= Given data =

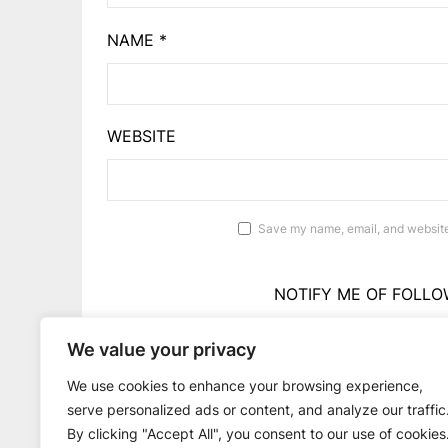
NAME
*
WEBSITE
Save my name, email, and website 
NOTIFY ME OF FOLLO
We value your privacy
NOTIFY ME OF 
We use cookies to enhance your browsing experience,
serve personalized ads or content, and analyze our traffic
By clicking "Accept All", you consent to our use of cookies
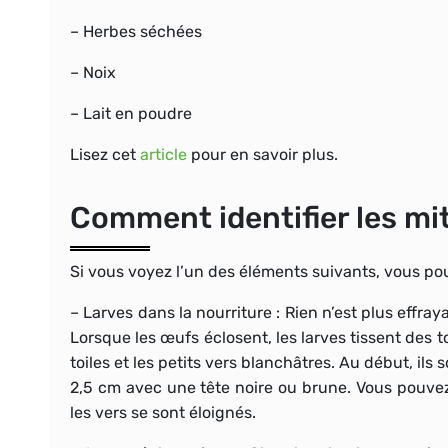
– Herbes séchées
– Noix
– Lait en poudre
Lisez cet
article
pour en savoir plus.
Comment identifier les mi
Si vous voyez l’un des éléments suivants, vous pour
–
Larves dans la nourriture
: Rien n’est plus effra
Lorsque les œufs éclosent, les larves tissent des to
toiles et les petits vers blanchâtres. Au début, ils
2,5 cm avec une tête noire ou brune. Vous pouve
les vers se sont éloignés.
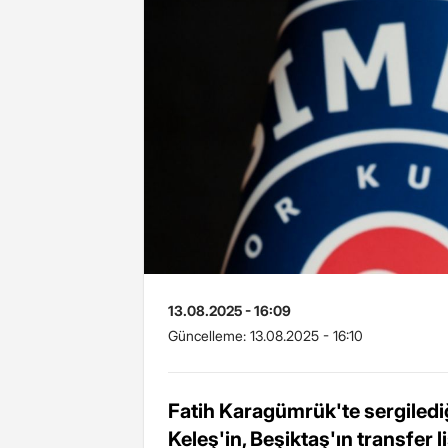
13.08.2025 - 16:09
Güncelleme:
13.08.2025 - 16:10
Fatih Karagümrük'te sergiledi
Keleş'in, Beşiktaş'ın transfer 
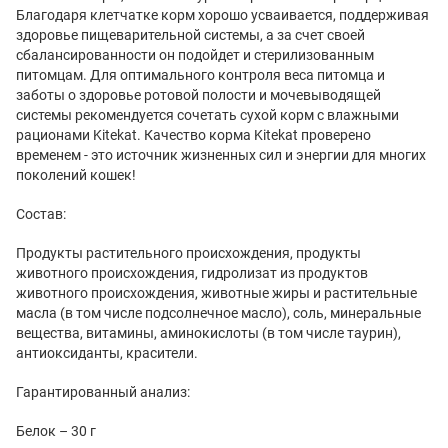
Благодаря клетчатке корм хорошо усваивается, поддерживая
здоровье пищеварительной системы, а за счет своей
сбалансированности он подойдет и стерилизованным
питомцам. Для оптимального контроля веса питомца и
заботы о здоровье ротовой полости и мочевыводящей
системы рекомендуется сочетать сухой корм с влажными
рационами Kitekat. Качество корма Kitekat проверено
временем - это источник жизненных сил и энергии для многих
поколений кошек!
Состав:
Продукты растительного происхождения, продукты
животного происхождения, гидролизат из продуктов
животного происхождения, животные жиры и растительные
масла (в том числе подсолнечное масло), соль, минеральные
вещества, витамины, аминокислоты (в том числе таурин),
антиоксиданты, красители.
Гарантированный анализ:
Белок – 30 г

= Task description =
Could you filter the material above and copy each line that holds the word "cookies"?

= Finished exercise =
We use cookies to enhance your browsing experience,
By clicking "Accept All", you consent to our use of cookies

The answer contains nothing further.